[Opening The data section]

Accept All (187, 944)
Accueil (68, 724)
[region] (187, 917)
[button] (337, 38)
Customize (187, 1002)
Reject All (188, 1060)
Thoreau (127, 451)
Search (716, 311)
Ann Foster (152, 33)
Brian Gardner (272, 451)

[Closing The data section]
[Opening The data section]

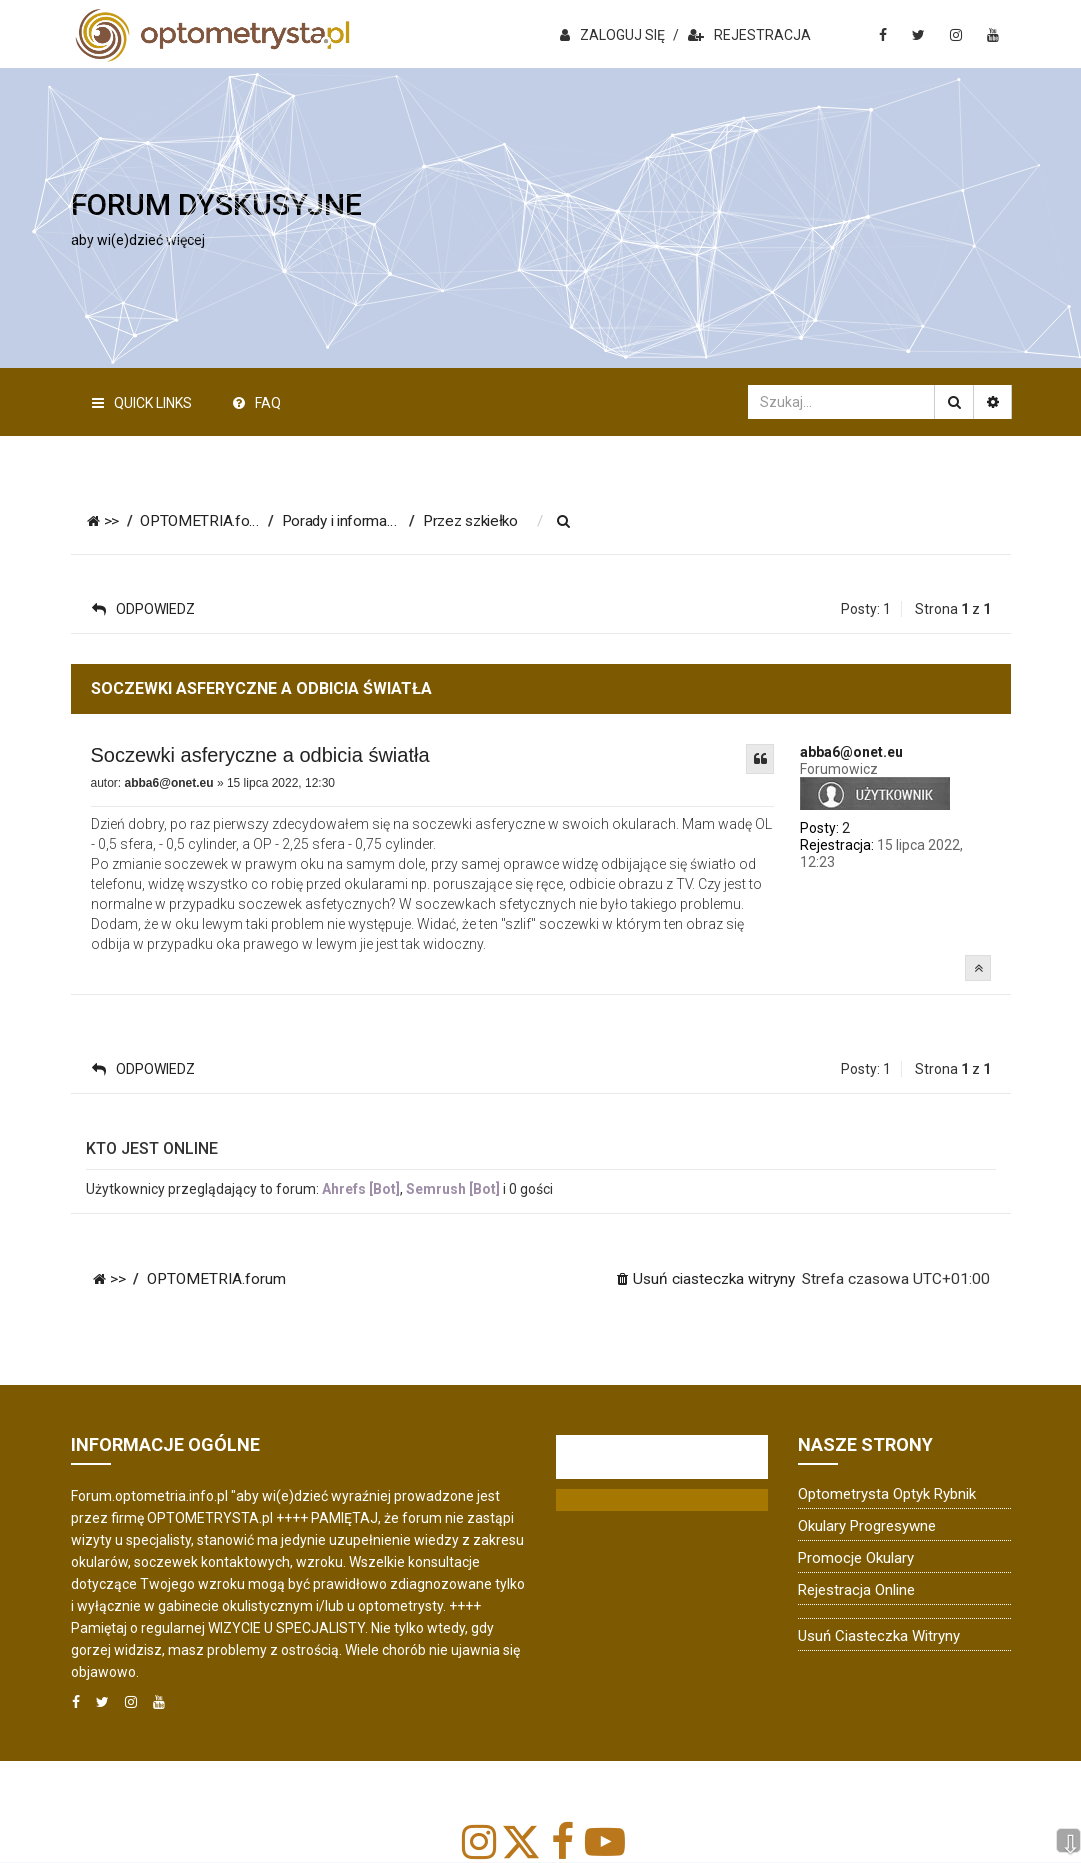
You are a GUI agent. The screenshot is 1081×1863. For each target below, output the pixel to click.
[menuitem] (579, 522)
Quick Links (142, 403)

[Closing The data section]

_What needs to be done:_ All that should be written out is the stretch of lines above between the one holding "Accueil (68, 724)" and the one holding "Brian Gardner (272, 451)", inclusive, exactly as given.

_Exercise solution:_
Accueil (68, 724)
[region] (187, 917)
[button] (337, 38)
Customize (187, 1002)
Reject All (188, 1060)
Thoreau (127, 451)
Search (716, 311)
Ann Foster (152, 33)
Brian Gardner (272, 451)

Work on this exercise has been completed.